# Exercise prompt:
Counting task for the entries below: give the number of lines that contain the word "Akcesoria", with no other text.

===== Provided material

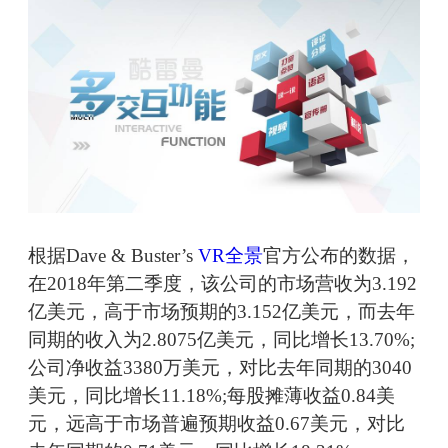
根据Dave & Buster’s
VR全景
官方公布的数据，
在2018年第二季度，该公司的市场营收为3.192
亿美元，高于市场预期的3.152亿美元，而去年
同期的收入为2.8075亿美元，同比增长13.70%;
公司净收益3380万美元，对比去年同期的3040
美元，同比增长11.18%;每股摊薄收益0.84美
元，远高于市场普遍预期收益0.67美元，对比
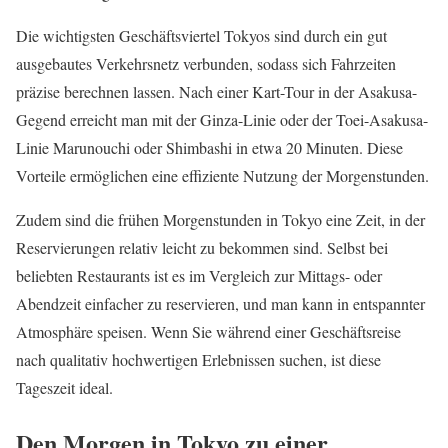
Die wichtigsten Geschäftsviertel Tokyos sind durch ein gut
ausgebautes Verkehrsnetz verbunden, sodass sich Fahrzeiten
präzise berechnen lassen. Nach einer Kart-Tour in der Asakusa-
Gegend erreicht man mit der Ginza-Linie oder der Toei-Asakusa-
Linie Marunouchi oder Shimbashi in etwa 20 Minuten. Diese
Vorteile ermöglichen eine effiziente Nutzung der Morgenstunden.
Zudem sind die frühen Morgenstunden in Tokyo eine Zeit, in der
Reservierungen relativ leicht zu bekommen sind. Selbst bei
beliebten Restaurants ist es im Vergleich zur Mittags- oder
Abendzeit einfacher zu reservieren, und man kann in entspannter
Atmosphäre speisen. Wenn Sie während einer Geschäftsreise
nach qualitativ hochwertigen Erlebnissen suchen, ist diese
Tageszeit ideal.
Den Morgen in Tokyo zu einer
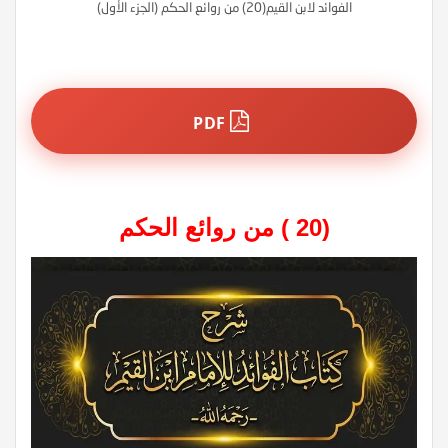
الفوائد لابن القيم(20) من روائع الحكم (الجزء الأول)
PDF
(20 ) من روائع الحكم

==========
===== Provided material

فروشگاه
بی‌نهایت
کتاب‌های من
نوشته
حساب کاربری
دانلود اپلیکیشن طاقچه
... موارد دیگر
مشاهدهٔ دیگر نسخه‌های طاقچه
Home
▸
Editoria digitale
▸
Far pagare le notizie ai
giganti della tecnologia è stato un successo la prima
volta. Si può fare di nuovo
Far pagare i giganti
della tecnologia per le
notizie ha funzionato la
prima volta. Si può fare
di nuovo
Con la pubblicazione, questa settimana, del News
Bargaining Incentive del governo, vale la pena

==========
===== Provided material

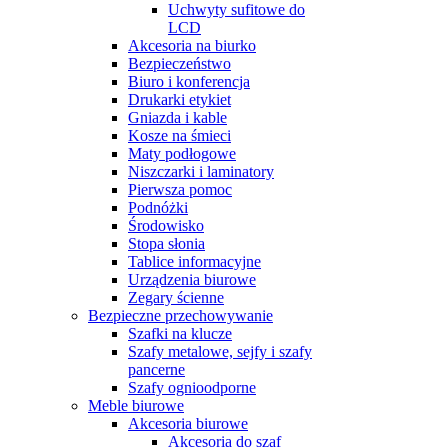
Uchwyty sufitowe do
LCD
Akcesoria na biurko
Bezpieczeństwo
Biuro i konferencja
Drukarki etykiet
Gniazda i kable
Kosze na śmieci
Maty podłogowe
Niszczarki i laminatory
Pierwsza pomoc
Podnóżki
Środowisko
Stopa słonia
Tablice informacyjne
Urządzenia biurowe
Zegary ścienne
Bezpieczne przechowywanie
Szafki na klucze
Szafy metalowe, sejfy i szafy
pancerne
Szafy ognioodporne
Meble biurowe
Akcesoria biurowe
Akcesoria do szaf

==========

# Task answer:
3